On December 8, 2010, the plaintiff appealed from the defendant's decision. The plaintiff's complaint alleges the above facts and seeks the invalidation of the incentive housing overlay district enacted by the defendant. On January 28, 2011, the defendant moved to dismiss the plaintiff's case on the ground that the plaintiff was not aggrieved by a decision of the defendant. The defendant filed a memorandum of law in support of its motion on the same day. On March 1, 2011, the plaintiff filed an objection to the defendant's motion to dismiss and an accompanying memorandum of law. On March 10, 2011, the court heard the matter at short calendar.
ANALYSIS
“A motion to dismiss tests, inter alia, whether, on the face of the record, the court is without jurisdiction.” (Internal quotation marks omitted.) Wilcox v. Webster Ins., Inc., 294 Conn. 206, 213, 982 A.2d 1053 (2009). In this case, neither party has supplemented their pleadings with evidence regarding the issue of aggrievement. “When a trial court decides a jurisdictional question raised by a pretrial motion to dismiss on the basis of the complaint alone, it must consider the allegations of the complaint in their most favorable light ․ In this regard, a court must take the facts to be those alleged in the complaint, including those facts necessarily implied from the allegations, construing them in a manner most favorable to the pleader ․” (Internal quotation marks omitted.) Conboy v. State, 292 Conn. 642, 651, 974 A.2d 669 (2009).
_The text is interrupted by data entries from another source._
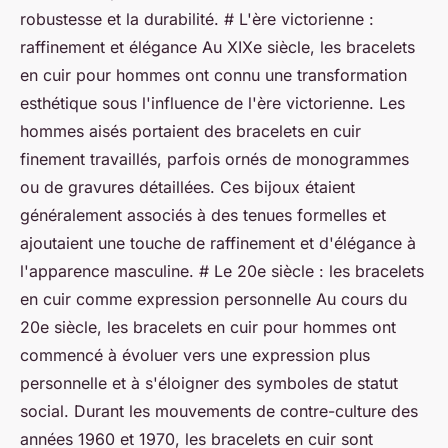
robustesse et la durabilité. # L'ère victorienne :
raffinement et élégance Au XIXe siècle, les bracelets
en cuir pour hommes ont connu une transformation
esthétique sous l'influence de l'ère victorienne. Les
hommes aisés portaient des bracelets en cuir
finement travaillés, parfois ornés de monogrammes
ou de gravures détaillées. Ces bijoux étaient
généralement associés à des tenues formelles et
ajoutaient une touche de raffinement et d'élégance à
l'apparence masculine. # Le 20e siècle : les bracelets
en cuir comme expression personnelle Au cours du
20e siècle, les bracelets en cuir pour hommes ont
commencé à évoluer vers une expression plus
personnelle et à s'éloigner des symboles de statut
social. Durant les mouvements de contre-culture des
années 1960 et 1970, les bracelets en cuir sont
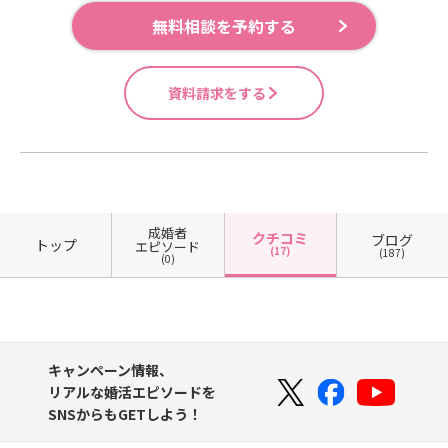
無料相談を予約する
資料請求をする
成婚者
クチコミ
ブログ
トップ
エピソード
(17)
(187)
(0)
キャンペーン情報、
リアルな婚活エピソードを
SNSからもGETしよう！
The only allegations of aggrievement in the plaintiff's complaint are the following: Paragraph twelve alleges: “Plaintiff is aggrieved to the extent that its conceptual project, which was designed in good faith to comply with the specifications discussed with the First Selectman, is not permitted under the regulations as adopted because it is not mixed use and is designed to depend on public water and sewer service.” Paragraph fifteen alleges: “The [plaintiff is] aggrieved by said decision in that it was arbitrary and capricious, in violation of state and federal constitutional due process rights, [and] has and will continue to cause the [plaintiff] financial harm.”
“[P]leading and proof of aggrievement are prerequisites to the trial court's jurisdiction over the subject matter of a plaintiff's appeal ․ [I]n order to have standing to bring an administrative appeal, a person must be aggrieved ․ Two broad yet distinct categories of aggrievement exist, classical and statutory 1 ․ Classical aggrievement requires a two part showing. First, a party must demonstrate a specific, personal and legal interest in the subject matter of the decision, as opposed to a general interest that all members of the community share ․ Second, the party must also show that the agency's decision has specially and injuriously affected that specific personal or legal interest ․” (Internal quotation marks omitted.) JZ, Inc., Dunkin Donuts v. Planning & Zoning Commission, 119 Conn.App. 243, 246, 987 A.2d 1072, cert. denied, 296 Conn. 905, 992 A.2d 329 (2010). “[B]ecause aggrievement is a jurisdictional question, and therefore, the key to access to judicial review, the standard for aggrievement is rather strict.” (Internal quotation marks omitted.) Id., 247.
The defendant argues that the plaintiff is not aggrieved, and that the court therefore lacks jurisdiction to hear this appeal. The plaintiff's proposed plan to build low income housing is not related to the defendant's decision to create the districts. While conceding that it does not meet the test for statutory aggrievement, the plaintiff argues, however, that it does meet the test for classical aggrievement. The plaintiff claims that it relied on the representations of a first selectman of the town of East Lyme and prepared a proposal. The incentive housing overlay zone does not apply to the proposal relating to the plaintiff's property. The plaintiff nevertheless claims it is aggrieved by the defendant's enactment of the incentive housing overlay zone.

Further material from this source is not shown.